Turning R script into a WebApp

In my last article, I wrote about a data science study using R.

R is undoubtedly a powerful tool for analysis and modelling, but it can fill other needs for the practical data scientist.

You would like to share this beautiful dataviz online ? Your company needs an interactive dashboard displaying KPIs? You want to host a predictive model as an API? All of that is actually doable with R using Shiny.

I will try in this post to guide you through the creation of a Shiny application, using as example a small project I coded a few months ago. It will be the occasion to do some webscrapping and plotting as well.

But first, what is Shiny? Shiny is an R package that makes it easy to build interactive webapps from R. It has been created by RStudio, software editing company also creator of the great eponymous IDE.

Before the WebApp was a simple R script

The example script is scrapping flightaware to collect all flights from Air France airline, and display them on an interactive map. Let’s see how it works step by step.

We start by scrapping the website for Air France flights data.
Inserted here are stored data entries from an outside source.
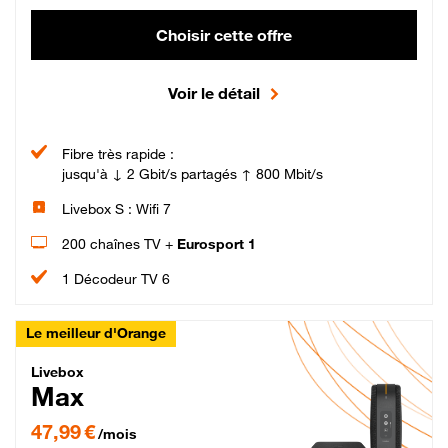
Choisir cette offre
Voir le détail
Fibre très rapide :
jusqu'à ↓ 2 Gbit/s partagés ↑ 800 Mbit/s
Livebox S : Wifi 7
200 chaînes TV +
Eurosport 1
1 Décodeur TV 6
Le meilleur d'Orange
Livebox Max Fibre
Livebox
Max
47,99 € par mois pendant 12 mois puis 57,99 € par mois, Engagement 12 moi
47,99 €
/mois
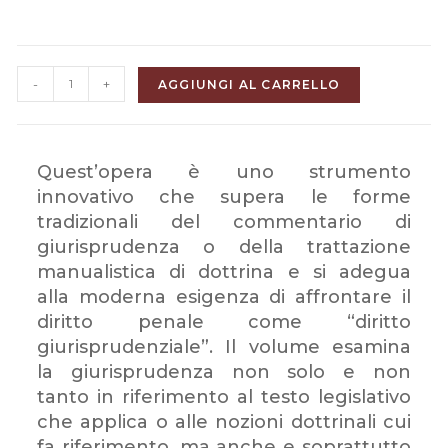
-
+
AGGIUNGI AL CARRELLO
Quest’opera è uno strumento
innovativo che supera le forme
tradizionali del commentario di
giurisprudenza o della trattazione
manualistica di dottrina e si adegua
alla moderna esigenza di affrontare il
diritto penale come “diritto
giurisprudenziale”. Il volume esamina
la giurisprudenza non solo e non
tanto in riferimento al testo legislativo
che applica o alle nozioni dottrinali cui
fa riferimento, ma anche e soprattutto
The website only provide 20 info per page, so we need to search for the next page and iterate untill ou page has less than 20 results:

######################## SCRAPPING ########################
library(plyr)
library(dplyr)
library(rvest)
library(stringr)
library(magrittr)

# We load the page giving the flights of Air France
# It displays only 20 results per page, so we need to iterate until the last page
flights_page = read_html("https://fr.flightaware.com/live/fleet/AFR")
last_page = FALSE
loop_count = 0

while( last_page==FALSE ){
  
  # Get the table with flights info
  live_flights_html = flights_page %>% html_nodes(".prettyTable")
  live_flights_table = html_table(live_flights_html, fill = TRUE, header = TRUE)
  live_flights_df = data.frame(live_flights_table)
  
  # Check if this is the last page (less than the 20 limit results)
  if(nrow(live_flights_df) < 21) {
    last_page = TRUE
  }
  # For the first iteration, our dataframe does not exist
  if(loop_count == 0) {
    live_flights = live_flights_df
  } else {
    live_flights = rbind(live_flights, live_flights_df) 
  }
  next_page_url = flights_page %>% html_nodes(".fullWidth+ span a:nth-child(1)") %>% html_attr("href")
  flights_page = read_html(next_page_url)
  loop_count = loop_count + 1
}

# We use first row as column names and keep only interesting columns
colnames(live_flights) = as.character(unlist(live_flights[1,]))
live_flights = live_flights[-1,1:6]

We obtain a dataframe that looks like this:

dataframe

Then, we need to do some feature modification:

  • From Provenance and Destination, we need not the name but the geolocation of airports, so we can later place them on a map.
  • We add the count of flights in provenance and destination for each airport, so we can change the size of its representation according to affluence.
  • We add a feature indicating if a flight is in departing from or arriving to France.
######################## MUNGING ########################
# Get only IACO airports codes from Provenance and Destination features
live_flights = live_flights %>% mutate(Provenance = str_extract(Provenance, "[A-Z]{4}"))
live_flights = live_flights %>% mutate(Destination = str_extract(Destination, "[A-Z]{4}"))
live_flights =  live_flights %>% dplyr::filter(!(is.na(Provenance)))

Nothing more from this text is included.